Tuesday 13 March 2018

When good news is awkward.



Well, this is awkward. Fewer and fewer people are dying from climate-related natural disasters. Indeed, " If we look at the death risk for an individual, the risk reduction is even bigger – dropped almost 99% since the 1920s."



This is great news! So why is it awkward? Because it's clearly opposite of what you normally hear, acknowledges Bjørn Lomborg,
but that is because we're often just being told of one disaster after another – telling us how *many* events are happening. The number of reported events is increasing, but that is mainly due to better reporting, lower thresholds and better accessibility (the CNN effect).

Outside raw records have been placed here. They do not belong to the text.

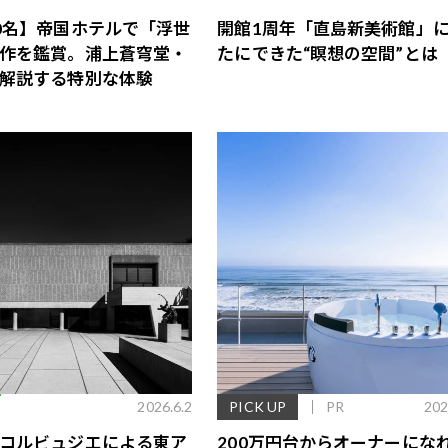
0名】帝国ホテルで「浮世
開館1周年「直島新美術館」
作を鑑賞。浦上蒼穹堂・
たにできた“瞑想の空間”とは
解説する特別な体験
E
2026.6.2
PICK UP
PR
202
コルビュジエによる東ア
200万円台からオーナーにな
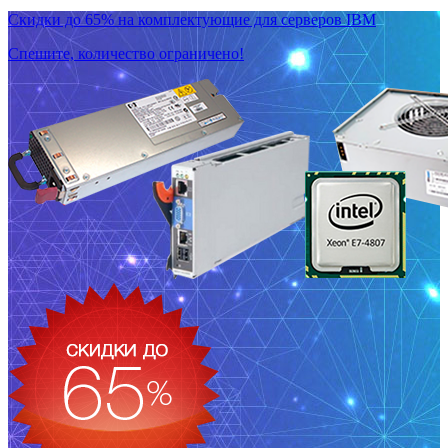
Скидки до 65% на комплектующие для серверов IBM
Спешите, количество ограничено!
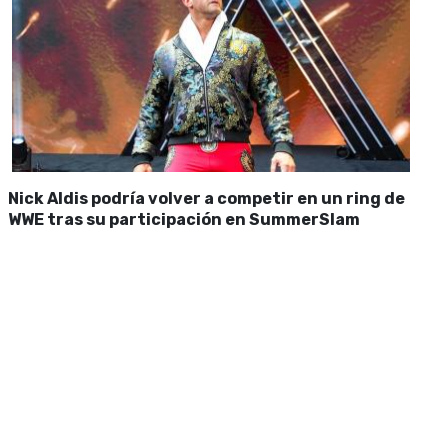
Nick Aldis podría volver a competir en un ring de
WWE tras su participación en SummerSlam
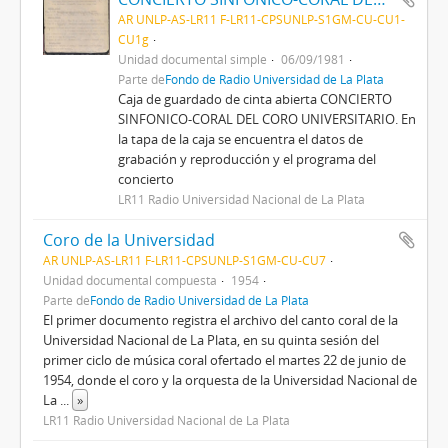
AR UNLP-AS-LR11 F-LR11-CPSUNLP-S1GM-CU-CU1-
CU1g
Unidad documental simple
06/09/1981
Parte de
Fondo de Radio Universidad de La Plata
Caja de guardado de cinta abierta CONCIERTO
SINFONICO-CORAL DEL CORO UNIVERSITARIO. En
la tapa de la caja se encuentra el datos de
grabación y reproducción y el programa del
concierto
LR11 Radio Universidad Nacional de La Plata
Coro de la Universidad
AR UNLP-AS-LR11 F-LR11-CPSUNLP-S1GM-CU-CU7
Unidad documental compuesta
1954
Parte de
Fondo de Radio Universidad de La Plata
El primer documento registra el archivo del canto coral de la
Universidad Nacional de La Plata, en su quinta sesión del
primer ciclo de música coral ofertado el martes 22 de junio de
1954, donde el coro y la orquesta de la Universidad Nacional de
La
...
»
LR11 Radio Universidad Nacional de La Plata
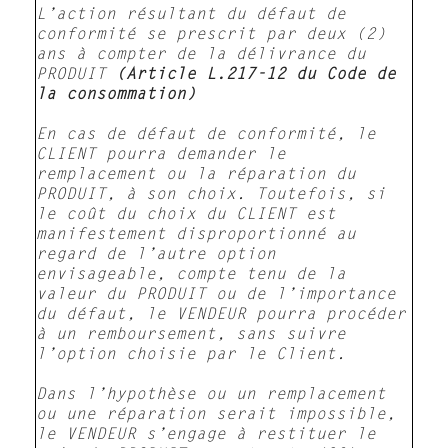
L’action résultant du défaut de
conformité se prescrit par deux (2)
ans à compter de la délivrance du
PRODUIT
(Article L.217-12 du Code de
la consommation)
En cas de défaut de conformité, le
CLIENT pourra demander le
remplacement ou la réparation du
PRODUIT, à son choix. Toutefois, si
le coût du choix du CLIENT est
manifestement disproportionné au
regard de l’autre option
envisageable, compte tenu de la
valeur du PRODUIT ou de l’importance
du défaut, le VENDEUR pourra procéder
à un remboursement, sans suivre
l’option choisie par le Client.
Dans l’hypothèse ou un remplacement
ou une réparation serait impossible,
le VENDEUR s’engage à restituer le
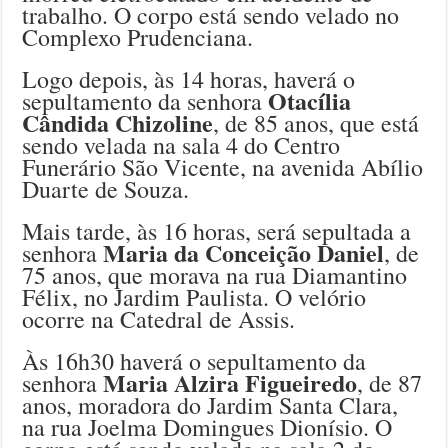
trabalho. O corpo está sendo velado no
Complexo Prudenciana.
Logo depois, às 14 horas, haverá o
Otacília
sepultamento da senhora
Cândida Chizoline
, de 85 anos, que está
sendo velada na sala 4 do Centro
Funerário São Vicente, na avenida Abílio
Duarte de Souza.
Mais tarde, às 16 horas, será sepultada a
Maria da Conceição Daniel
senhora
, de
75 anos, que morava na rua Diamantino
Félix, no Jardim Paulista. O velório
ocorre na Catedral de Assis.
Às 16h30 haverá o sepultamento da
Maria Alzira Figueiredo
senhora
, de 87
anos, moradora do Jardim Santa Clara,
na rua Joelma Domingues Dionísio. O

For instance, for Denmark, the database only shows events starting from 1976.
....Instead, look at the number of dead per year, which is much harder to fudge. Given that these numbers fluctuate enormously from year to year (especially in the past, with huge droughts and floods in China), they are here presented as averages of each decade (1920-29, 1930-39 etc, with last decade as 2010-17). The data is from the most respected global database, the International Disaster Database, http://emdat.be/emdat_db/. There is some uncertainty about complete reporting from early decades, which is why this graph starts in 1920, and if anything this uncertainly means the graph *underestimates* the reduction in deaths.
....Notice, this does *not* mean that there is no global warming or that possibly a climate signal could eventually lead to further deaths. Instead, it shows that our increased wealth and adaptive capacity has vastly outdone any negative impact from climate when it comes to human climate vulnerability.
....Notice too that the reduction in absolute deaths has happened while the global population has increased four-fold. The individual risk of dying from climate-related disasters has declined by 98.9%. Last year, fewer people died in climate disasters than at any point in the last three decades (1986 was a similarly fortunate year).
....Somewhat surprisingly, while climate-related deaths have been declining strongly for 70 years, non-climate deaths have not seen a similar decline, and should probably get more of our attention.
So if you wish to thank anyone for the fewer climate-related deaths, don't thank an environmentalist. Instead, thank those who've been increasing wealth, and creating new technologies allowing us to make nature more humane.